3.3. Firewall Configuration
On the Control Node (Ubuntu 20.04): Ensure your local firewall (UFW) allows outgoing SSH connections. This is rarely the issue but worth checking.
sudo ufw status verbose
# If outbound SSH is blocked, you might need:
# sudo ufw allow out to any port 22On the Managed Node(s): Crucially, ensure the managed node’s firewall allows incoming SSH connections on port 22 (or your custom SSH port).
# On the managed node:
sudo ufw status verbose
# If SSH is not allowed:
sudo ufw allow OpenSSH # or sudo ufw allow 22/tcp
sudo ufw enable # if ufw is inactiveCloud Provider Firewalls: If your managed nodes are in a cloud environment (AWS EC2, Azure VMs, GCP Compute Engine), verify their security group, network security group, or firewall rules allow inbound TCP port 22 from your Ansible control node’s IP address. This is a very common source of connection timeouts.
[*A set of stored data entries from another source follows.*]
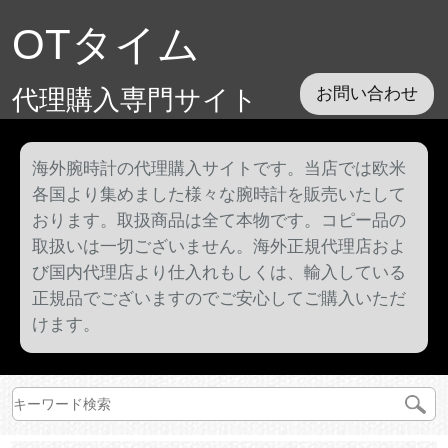
OTタイム
代理購入専門サイト
お問い合わせ
海外腕時計の代理購入サイトです。当店では欧米
各国より集めました様々な腕時計を販売いたして
おります。取扱商品は全て本物です。コピー品の
取扱いは一切ございません。海外正規代理店およ
び国内代理店より仕入れもしくは、輸入している
正規品でございますのでご安心してご購入いただ
けます。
3.4. SSH Daemon Status on Managed Node
Confirm the SSH service is running and listening on the expected port on the managed node.
# On the managed node:
sudo systemctl status sshd
sudo netstat -tuln | grep 22Expected output for netstat would include something like tcp 0 0 0.0.0.0:22 0.0.0.0:* LISTEN.
4. Verification
After applying changes, systematically verify your connection.
-
Test Raw SSH Connectivity: Attempt to SSH directly from your Ansible control node to a managed node that was previously timing out. Use verbose mode to see the connection process.
ssh -vvv your_user@your_managed_node_ip_or_hostnameLook for “Authentication successful” and “debug1: channel 0: new [client-session]”. If this works, your core SSH connectivity is resolved.
-
Run a Simple Ansible Ping: Execute a basic Ansible ping module to confirm Ansible can establish a connection and communicate.
ansible all -m ping -i inventory.ini(Replace
allwith your specific host group if needed). -
Rerun the Original Playbook: Finally, execute the Ansible playbook that was originally failing.
ansible-playbook your_playbook.yml -i inventory.ini -vvv # Keep -vvv for detailed insight if it fails again
By systematically checking these configurations and progressively increasing verbosity, you should be able to pinpoint and resolve Ansible timeout errors on your Ubuntu 20.04 controlled environments. Remember that troubleshooting is often an iterative process.